> [WHAT YOU HAVE TO DO]
In the entries that follow, identify the line containing "presale. Supports multiple blockchains for" and return it together with all later lines, exactly as they appear.

Collected data:
-*-

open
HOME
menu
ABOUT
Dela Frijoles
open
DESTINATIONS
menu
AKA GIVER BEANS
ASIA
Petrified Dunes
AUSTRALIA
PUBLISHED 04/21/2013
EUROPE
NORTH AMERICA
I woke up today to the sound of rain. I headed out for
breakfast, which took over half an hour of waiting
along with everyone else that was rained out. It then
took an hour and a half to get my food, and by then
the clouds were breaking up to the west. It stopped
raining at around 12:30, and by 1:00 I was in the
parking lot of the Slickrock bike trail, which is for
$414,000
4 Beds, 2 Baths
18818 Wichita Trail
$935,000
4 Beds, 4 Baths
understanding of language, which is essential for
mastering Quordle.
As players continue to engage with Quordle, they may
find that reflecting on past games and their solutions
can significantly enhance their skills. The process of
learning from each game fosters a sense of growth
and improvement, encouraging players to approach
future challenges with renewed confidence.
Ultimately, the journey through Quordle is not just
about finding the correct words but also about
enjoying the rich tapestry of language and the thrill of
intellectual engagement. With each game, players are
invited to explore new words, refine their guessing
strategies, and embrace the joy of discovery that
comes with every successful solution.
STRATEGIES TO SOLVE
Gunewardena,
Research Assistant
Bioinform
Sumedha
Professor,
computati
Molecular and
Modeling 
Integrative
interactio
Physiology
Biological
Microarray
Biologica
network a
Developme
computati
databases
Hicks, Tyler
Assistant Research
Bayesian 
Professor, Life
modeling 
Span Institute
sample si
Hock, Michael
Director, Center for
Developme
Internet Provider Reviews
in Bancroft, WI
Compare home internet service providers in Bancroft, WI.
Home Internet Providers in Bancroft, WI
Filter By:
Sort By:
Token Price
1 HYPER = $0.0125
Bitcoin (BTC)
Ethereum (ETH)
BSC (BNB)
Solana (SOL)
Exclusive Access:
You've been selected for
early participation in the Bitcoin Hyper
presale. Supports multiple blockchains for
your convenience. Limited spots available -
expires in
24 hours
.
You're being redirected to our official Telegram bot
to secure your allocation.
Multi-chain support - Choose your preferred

-*-

> [YOUR SOLUTION]
presale. Supports multiple blockchains for
your convenience. Limited spots available -
expires in
24 hours
.
You're being redirected to our official Telegram bot
to secure your allocation.
Multi-chain support - Choose your preferred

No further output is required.